Union of Anwara Upazila, Chittagong District, Bangladesh

Chatari Union (চাতরী ইউনিয়ন) is a union, the smallest administrative body of Bangladesh, located in Anwara Upazila, Chittagong District, Bangladesh. The total population is 19,022.

==Area==
The area of Chatari Union is 3,265 acres (13.21 square kilometers).

== Demographics ==
According to the 2011 Bangladeshi census, Chatari Union had a population of 19,022, of which 9,384 were males and 9,638 were females.

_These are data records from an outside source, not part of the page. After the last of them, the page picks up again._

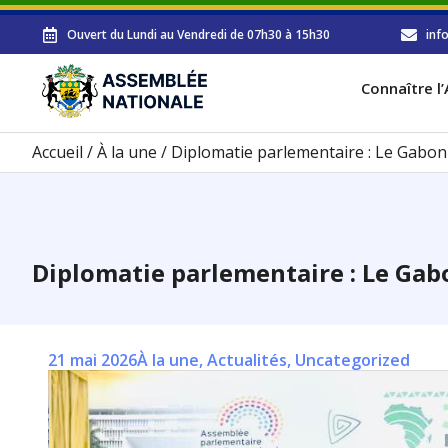
Ouvert du Lundi au Vendredi de 07h30 à 15h30
inf
Connaître l
Accueil
/
À la une
/
Diplomatie parlementaire : Le Gabon b
Diplomatie parlementaire : Le Gabo
21 mai 2026
À la une
,
Actualités
,
Uncategorized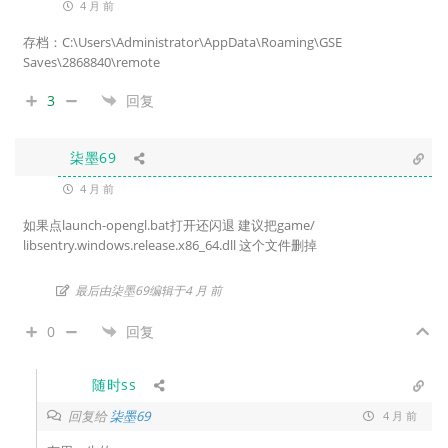
4 月 前
存档：C:\Users\Administrator\AppData\Roaming\GSE
Saves\2868840\remote
3
回复
柒墨69
4 月 前
如果点launch-opengl.bat打开还闪退 建议把game/
libsentry.windows.release.x86_64.dll 这个文件删掉
最后由柒墨69编辑于4 月 前
0
回复
随时ss
回复给
柒墨69
4 月 前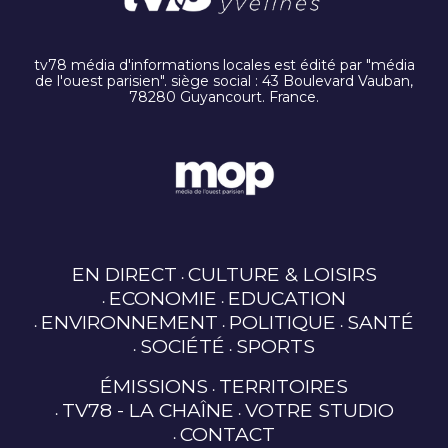
tv78 média d'informations locales est édité par "média
de l'ouest parisien". siège social : 43 Boulevard Vauban,
78280 Guyancourt. France.
EN DIRECT
CULTURE & LOISIRS
ECONOMIE
EDUCATION
ENVIRONNEMENT
POLITIQUE
SANTÉ
SOCIÉTÉ
SPORTS
ÉMISSIONS
TERRITOIRES
TV78 - LA CHAÎNE
VOTRE STUDIO
CONTACT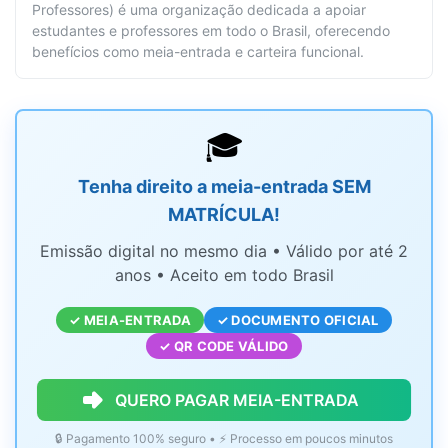
Professores) é uma organização dedicada a apoiar
estudantes e professores em todo o Brasil, oferecendo
benefícios como meia-entrada e carteira funcional.
🎓
Tenha direito a meia-entrada SEM
MATRÍCULA!
Emissão digital no mesmo dia • Válido por até 2
anos • Aceito em todo Brasil
✓ MEIA-ENTRADA
✓ DOCUMENTO OFICIAL
✓ QR CODE VÁLIDO
QUERO PAGAR MEIA-ENTRADA
🔒 Pagamento 100% seguro • ⚡ Processo em poucos minutos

The total number of households was 3,708.

== Geography ==
Chatari Union is located in the northernmost part of Anwara Upazila, approximately 4 kilometres from the upazila headquarters. It is bounded on the south by Barakhain Union and Anwara Union; on the east by Anwara Union, Haildhar Union, Paraikora Union and Kasiais Union of Patiya Upazila; on the north by Paraikora Union, Jiri Union of Patiya Upazila and Bara Uthan Union of Karnaphuli Upazila; and on the west by Bairag Union and Boro Uthan Union of Karnaphuli Upazila.

== Administration ==
Chatari Union is the 8th Union Parishad under Anwara Upazila. The administrative activities of the union fall under the jurisdiction of Anwara Thana. It is part of the Chittagong-13 (Constituency 290) of the National Parliament of Bangladesh. The villages of Chatari Union are:

Villages
| No | Village |
|---|---|
| 1 | Belchura |
| 2 | Chatari |
| 3 | Dumuria |
| 4 | Kainpura |
| 5 | Keyagor |
| 6 | Paschim Kanyara |
| 7 | Rudura |
| 8 | Singhra |

== Education ==
According to the 2011 Bangladeshi census, Chatari Union had a literacy rate of 63.2%.

==Rivers and Canals==
The Boalgaon Canal flows through Chatari Union.

==Markets==
The main market of Chatari Union is Chatari Chomohoni Bazar.